- **Task statement**
For the material below, state how many lines have the word "které" in them, with no other words.

--

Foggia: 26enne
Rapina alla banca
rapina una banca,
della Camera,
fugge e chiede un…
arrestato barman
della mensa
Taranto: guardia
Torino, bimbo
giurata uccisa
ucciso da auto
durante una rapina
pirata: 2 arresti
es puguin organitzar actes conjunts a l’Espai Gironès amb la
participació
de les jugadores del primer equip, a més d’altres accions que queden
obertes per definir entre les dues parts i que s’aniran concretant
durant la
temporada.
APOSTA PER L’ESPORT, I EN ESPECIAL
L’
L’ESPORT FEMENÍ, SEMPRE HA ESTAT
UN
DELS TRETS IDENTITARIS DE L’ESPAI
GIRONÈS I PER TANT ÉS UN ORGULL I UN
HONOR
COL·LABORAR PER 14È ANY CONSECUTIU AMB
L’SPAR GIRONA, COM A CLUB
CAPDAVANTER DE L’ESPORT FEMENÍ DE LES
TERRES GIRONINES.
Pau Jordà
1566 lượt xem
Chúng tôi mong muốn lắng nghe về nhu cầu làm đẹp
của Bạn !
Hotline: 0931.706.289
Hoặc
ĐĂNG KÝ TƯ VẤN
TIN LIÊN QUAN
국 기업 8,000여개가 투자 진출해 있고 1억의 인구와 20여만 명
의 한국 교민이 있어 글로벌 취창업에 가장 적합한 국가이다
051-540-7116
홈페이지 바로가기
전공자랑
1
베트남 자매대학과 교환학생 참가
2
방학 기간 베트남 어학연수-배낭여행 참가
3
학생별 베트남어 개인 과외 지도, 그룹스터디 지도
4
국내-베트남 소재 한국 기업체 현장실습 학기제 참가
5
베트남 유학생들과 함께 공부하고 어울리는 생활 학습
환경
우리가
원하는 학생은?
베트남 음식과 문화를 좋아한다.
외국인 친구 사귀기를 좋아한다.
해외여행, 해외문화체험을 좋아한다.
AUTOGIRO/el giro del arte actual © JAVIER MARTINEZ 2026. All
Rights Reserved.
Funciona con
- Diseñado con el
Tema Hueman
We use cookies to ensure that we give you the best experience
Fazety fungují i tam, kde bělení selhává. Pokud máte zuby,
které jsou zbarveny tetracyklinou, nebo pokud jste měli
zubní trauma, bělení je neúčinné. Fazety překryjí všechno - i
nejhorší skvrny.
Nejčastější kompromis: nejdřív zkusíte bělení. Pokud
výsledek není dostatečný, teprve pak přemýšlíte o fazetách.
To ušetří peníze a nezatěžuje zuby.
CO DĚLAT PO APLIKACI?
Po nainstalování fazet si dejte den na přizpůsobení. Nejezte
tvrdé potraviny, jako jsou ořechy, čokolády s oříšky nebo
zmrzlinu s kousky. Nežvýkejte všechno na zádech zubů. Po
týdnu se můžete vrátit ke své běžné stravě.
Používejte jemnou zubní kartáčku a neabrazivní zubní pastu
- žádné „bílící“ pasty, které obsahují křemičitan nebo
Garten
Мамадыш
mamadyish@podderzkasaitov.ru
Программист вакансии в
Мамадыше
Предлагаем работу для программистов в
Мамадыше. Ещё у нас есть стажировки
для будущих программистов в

--

- **Result**
2